Building Your First Data Flow Analysis

This tutorial walks you through creating a practical data flow analysis recipe that detects dead code in Java programs. We'll build a recipe that finds assignments to variables that are never used – a common code quality issue.

Prerequisites

This tutorial assumes you've read the Introduction to Data Flow Analysis and understand basic concepts like forward vs. backward analysis, transfer functions, and the role of control flow graphs.

The problem: dead assignments

Dead assignments waste resources and clutter code. They often indicate bugs where a developer forgot to use a computed value.

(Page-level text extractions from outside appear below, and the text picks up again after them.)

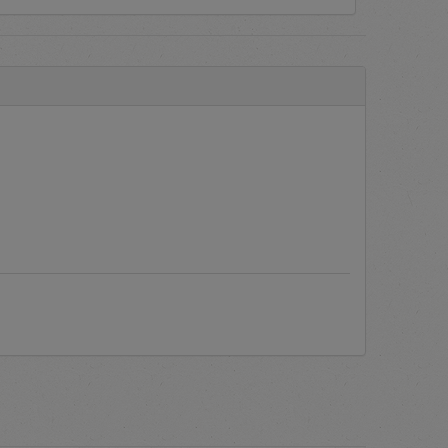
 Barang/Jasa secara elektronik
ring ditanyakan oleh pengguna
c PLN.
Manual Books
atau Buku
ukan proses verifikasi dokumen
as dari akun pengguna berupa
plikasi bila mengalami kendala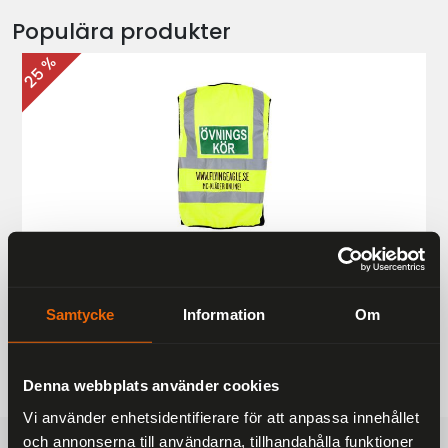
Populära produkter
25 %
Övningskörningsväst MC
187 kr
249 kr
Samtycke
Information
Om
Denna webbplats använder cookies
Vi använder enhetsidentifierare för att anpassa innehållet
och annonserna till användarna, tillhandahålla funktioner
FRAKTFRITT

public double calculateTotal(List<Item> items) {
double total = 0;
double tax = 0.08;

for (Item item : items) {
double discount = getDiscount(item); // Computed but never used!
total += item.getPrice();
}

double finalTax = total * tax; // Also dead - return doesn't use it
return total;
}

We'll use liveness analysis (a backward data flow analysis) to find these dead assignments automatically.

Step 1: create the recipe structure

Let's start with the basic recipe structure.

package com.example.analysis;

import org.openrewrite.ExecutionContext;
import org.openrewrite.Recipe;
import org.openrewrite.TreeVisitor;
import org.openrewrite.analysis.java.controlflow.ControlFlowSupport;
import org.openrewrite.analysis.java.dataflow.LivenessAnalysis;
import org.openrewrite.analysis.java.dataflow.LiveVariables;
import org.openrewrite.java.JavaIsoVisitor;
import org.openrewrite.java.tree.J;
import org.openrewrite.marker.SearchResult;

public class FindDeadAssignments extends Recipe {

@Override
public String getDisplayName() {
return "Find dead assignments";
}

@Override
public String getDescription() {
return "Finds assignments to variables that are never subsequently used.";
}

@Override
public TreeVisitor<?, ExecutionContext> getVisitor() {
return new DeadAssignmentVisitor();
}

private static class DeadAssignmentVisitor extends JavaIsoVisitor<ExecutionContext> {
// We'll implement this next
}
}

Step 2: implement the visitor

The visitor will examine each assignment and use liveness analysis to determine if it's dead.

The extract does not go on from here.